The right to a public trial is deeply rooted in the Anglo-American legal tradition. See Richard W. Garnett, Public Trial, in THE HERITAGE GUIDE TO THE CONSTITUTION 444, 446 (David F. Forte & Matthew Spalding eds., 2d ed. 2014) (“There was widespread agreement with Sir Edward Coke’s view, expressed in 1607, that a trial is almost by definition open and public.”). “[T]he Sixth Amendment ‘does but follow out the established course of the common law in all trials for crimes. The trial is always public.’” Akhil Reed Amar, Sixth Amendment First Principles, 84 GEO. L.J. 641, 678 (1996) (emphasis in original) (quoting 3 JOSEPH STORY, COMMENTARIES ON THE CONSTITUTION OF THE UNITED STATES § 1785, at 662 (1833)).

Even so, the right to a public trial is “not absolute.” Addison, 708 F.3d at 1187 (citing Waller v. Georgia, 467 U.S. 39, 46 (1984)). The public access right has been assessed by courts in situations involving both total and partial closures.

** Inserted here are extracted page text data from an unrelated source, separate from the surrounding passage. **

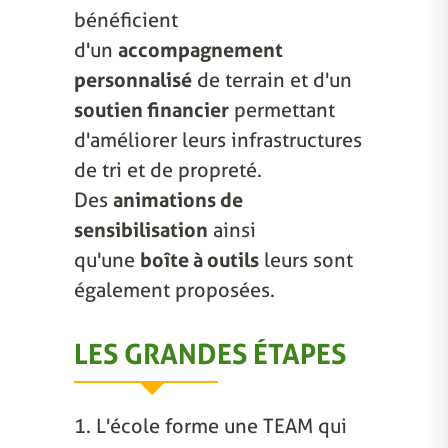
bénéficient
d'un
accompagnement
personnalisé
de terrain et d'un
soutien financier
permettant
d'améliorer leurs infrastructures
de tri et de propreté.
Des
animations de
sensibilisation
ainsi
qu'une
boîte à outils
leurs sont
également proposées.
LES GRANDES ÉTAPES
1. L'école forme une TEAM qui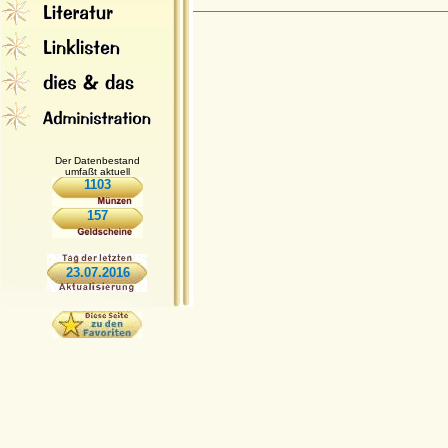
Der Datenbestand
umfaßt aktuell
1103
157
23.07.2016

A total closure occurs when the court excludes “all persons other than witnesses, court personnel, the parties, and the lawyers.” Waller, 467 U.S. at 42. In Waller, the Supreme Court ruled that a total closure to a suppression hearing violated the defendant’s Sixth Amendment right. The point of the public trial right, the Court stated, is “that the public may see [the accused] is fairly dealt with and not unjustly condemned, and that the presence of interested spectators may keep his triers keenly alive to a sense of their responsibility and to the importance of their functions.” Id. at 46 (quoting Gannett Co. v. DePasquale, 443 U.S. 368, 380 (1979)).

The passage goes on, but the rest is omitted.